The United States is in the midst of a huge epidemic. We’ve seen waves of drug abuse in America in the past, but the level of opiate addiction is now at an all time high. This is an issue we can’t ignore.
The Statistics Speak Volumes
But just how serious is this matter? Is it really as big of a deal as everyone’s making it out to be?
Simply put, yes it is. These statistics point out the bleak state of addiction the US is experiencing. In order to set a course for change we must identify the root of the problems.
Opiate related overdoses are now claiming more lives per year than auto accidents. A powerful resource by the University of New England points out the following staggering statistics:
- Americans only make up less than 5% of the world’s population, yet we consume 80% of the world’s overall supply of opiates.
- We also consume 99% of the supply of hydrocodone.
- 78 American’s die from overdoses every day: over 60% of those cases involve opioids.
- 4 out of 5 new heroin users started out abusing prescription painkillers.
- Heroin use has more than doubled among young adults (18-25) in the past decade.
Furthermore, a graphic from Beaches Recovery points out several other facts about opiate prescriptions and pitfalls of overdose recovery:
- 9 out of 10 people who have overdosed on painkillers are prescribed more pills for follow up recovery.
- People who continue to take painkillers after an overdose, are literally twice as likely to overdose again in the near future (the following two years).
- Opiate overdoses in the past six years have accounted for a total of half a million deaths.
It’s clear that a health crisis has landed as heroin and other opioids are being abused in record numbers. But what got us here? And is change on the horizon?

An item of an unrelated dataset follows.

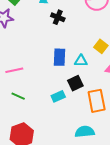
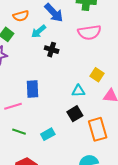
blue rectangle: (60, 57) -> (33, 89), moved
cyan rectangle: (58, 96) -> (48, 134), moved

More Potent Drugs Are Exactly What We Do Not Need
We live in a time where people believe there is always a miracle cure that exists or a magic pill that will make our symptoms disappear. While this possibility will likely come into existence in the far future, that is not the current reality. Taking synthetic drugs is the status quo procedure for most to alleviate aches and pains without much forethought for the long term approach to health. There is not much emphasis put on nutrition, dietetics, herbalism, or any other alternative medicines. Nonetheless, certain precautions should always be taken when delving into various non-scientific alternative forms of medicine.

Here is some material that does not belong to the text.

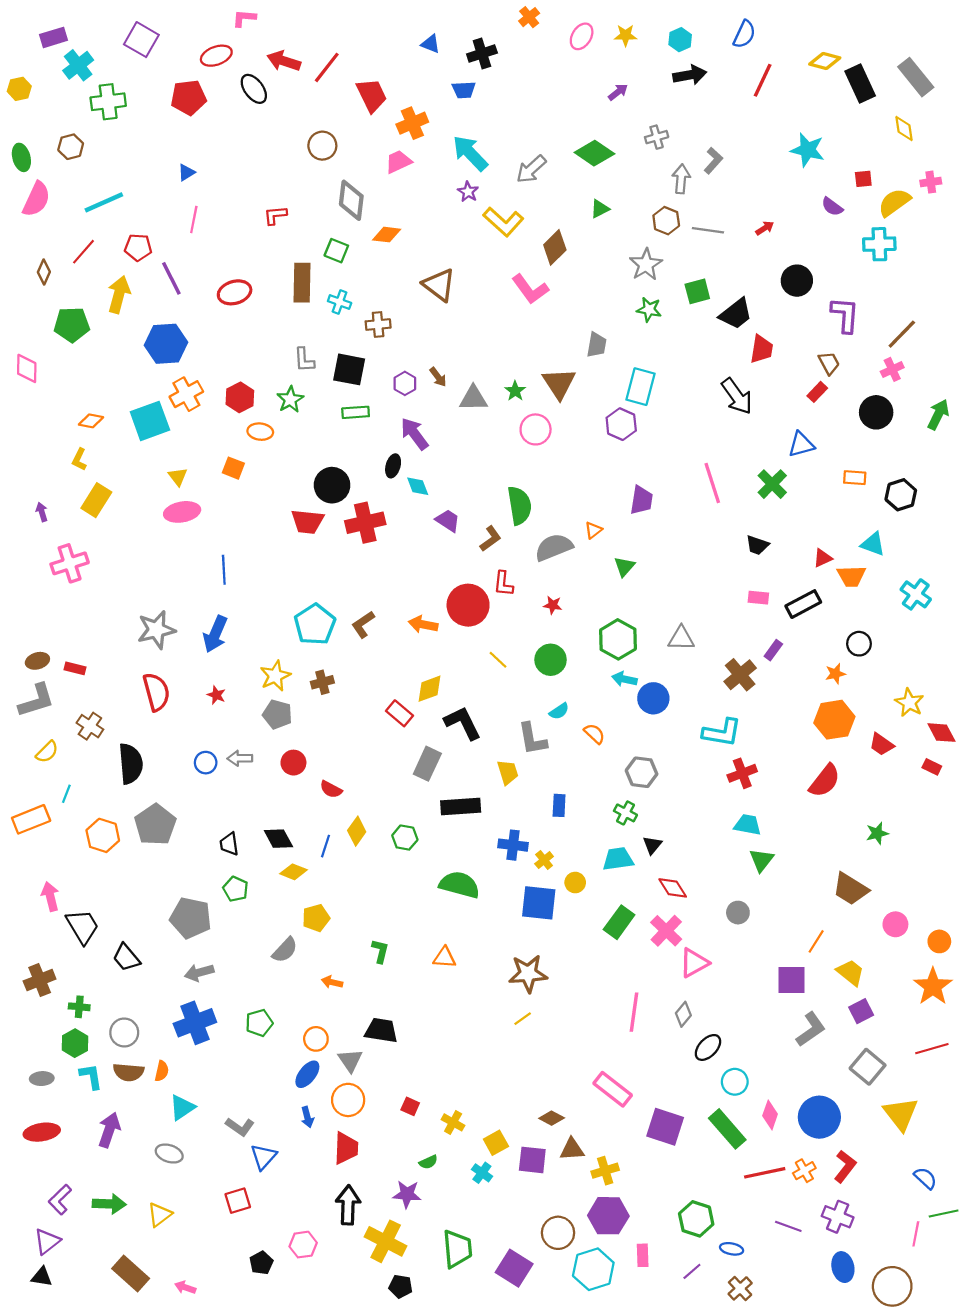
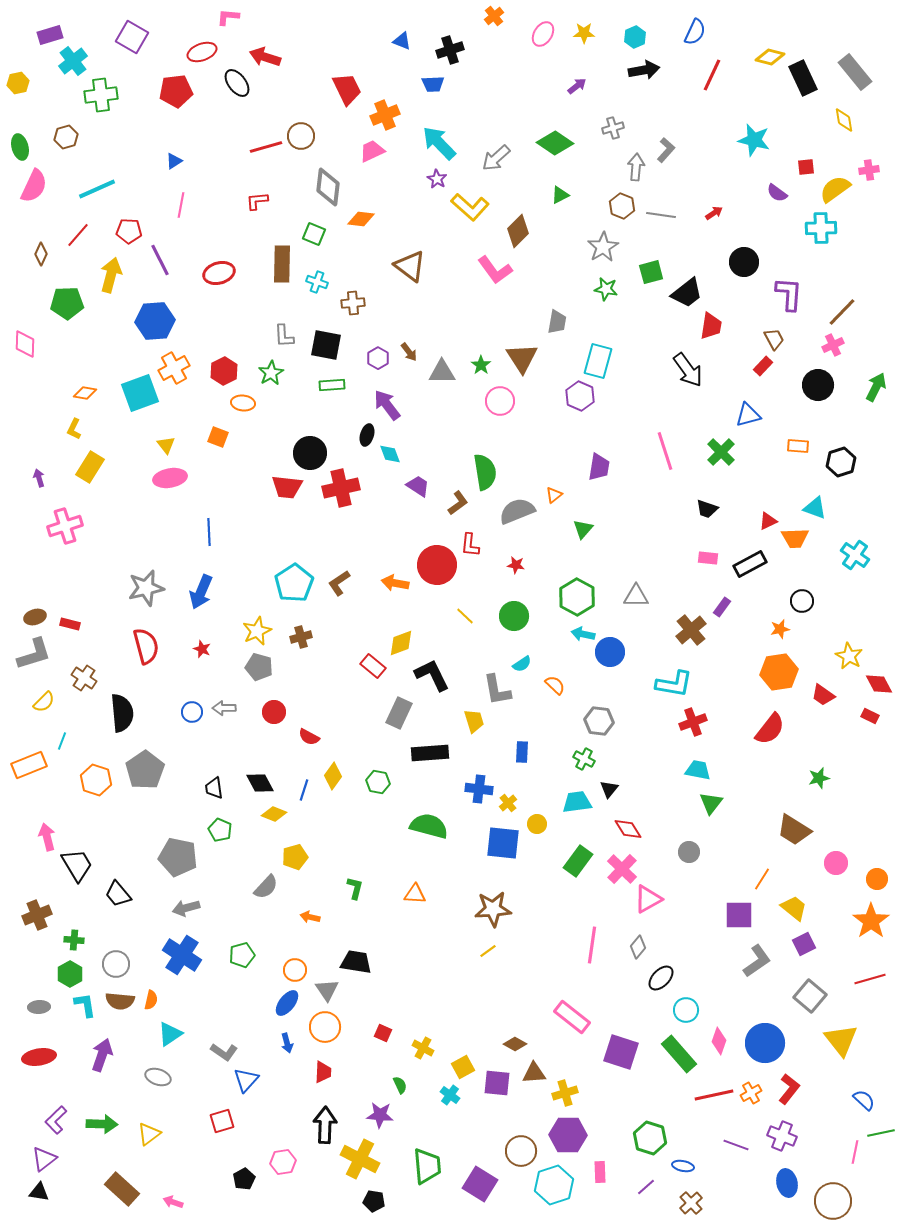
red line: (327, 67) -> (266, 147), moved, turned 36
blue cross: (195, 1023) -> (182, 955), turned -36
red trapezoid: (346, 1148) -> (323, 1072), size x0.7
green semicircle: (428, 1162) -> (400, 1085), turned -90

Big Pharma is absolutely out of control. As one of the largest and most profitable industries, it’s obvious that the companies creating toxically strong painkillers do not have the public’s best interests in mind and only their bottom line.
In fact, the prescription drug companies are now creating even more potent and deadly opiates.
Considered by many to be the contemporary version of Oxycontin, the drug Zohydro is essentially a more potent, time-release version of hydrocodone. It can be up to ten times as powerful as hydrocodone and is abused because of the lack of inclusion of other over the counter painkillers.
Another top concern for heroin addicts specifically is the drug Fentanyl. An article from Fusion points out the following information about the drug:
“351 people overdosed fatally on opiates last year in New Hampshire, according to data provided to Fusion by the state’s medical examiner. Twenty-eight of those victims overdosed on heroin alone; fentanyl was a factor in 253 of the deaths.
Fentanyl is 50 times stronger than heroin. It’s so potent that an amount the size of three grains of sugar is lethal to an adult. First synthesized in the 1960s by Janssen Pharmaceuticals, fentanyl was initially used as a general anesthetic during surgery. Its only acceptable, “‘on-label’ use is for reduction of severe pain in cancer-sufferers.”
The overproduction of these drugs must cease to help curb this epidemic. There also needs to be more discussion on intelligent recovery methods.
Promising Rehabilitation Tech
Fortunately, some very promising tech advancements are in place for opiate addicts.
A newfound implant recently approved by the FDA, Probuphine, helps curb heroin cravings. This is done by a matchstick-size implant incrementally emitting low doses of the drug buprenorphine over the course of six months. This is favorable because it gives a constant stream of relief for addicts experiencing heavy withdrawals, but doesn’t provide the person with too much of the drug.
What about recovery methods that do not involve more prescription drugs? The answer comes from a somewhat unexpected niche within tech: Big data and analytics.
An article on FedScoop yesterday states:
“The Obama administration announced the creation of its “Data-Driven Justice Initiative” Thursday, trumpeting its new partnership with seven states and 60 municipalities to use high-tech techniques to move nonviolent offenders out of jails.
In the coming months, several federal agencies will work with the states and municipalities to help them beef up their data-sharing and analytics efforts, as will a variety of prominent tech companies like Amazon Web Services and Esri.”